** Provided data **
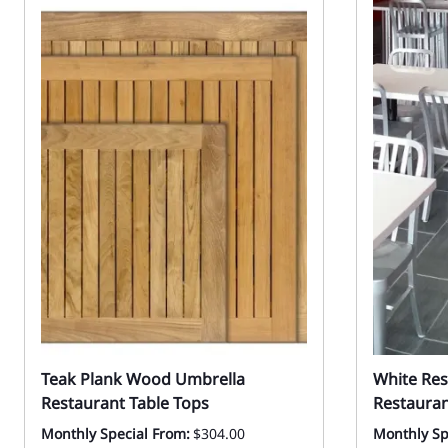
Teak Plank Wood Umbrella
White Res
Restaurant Table Tops
Restauran
Monthly Special From:
$304.00
Monthly Sp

** What you need to do **
Every line of the material above must be written out exactly, with no pictures.

** Task answer **
Teak Plank Wood Umbrella
White Res
Restaurant Table Tops
Restauran
Monthly Special From:
$304.00
Monthly Sp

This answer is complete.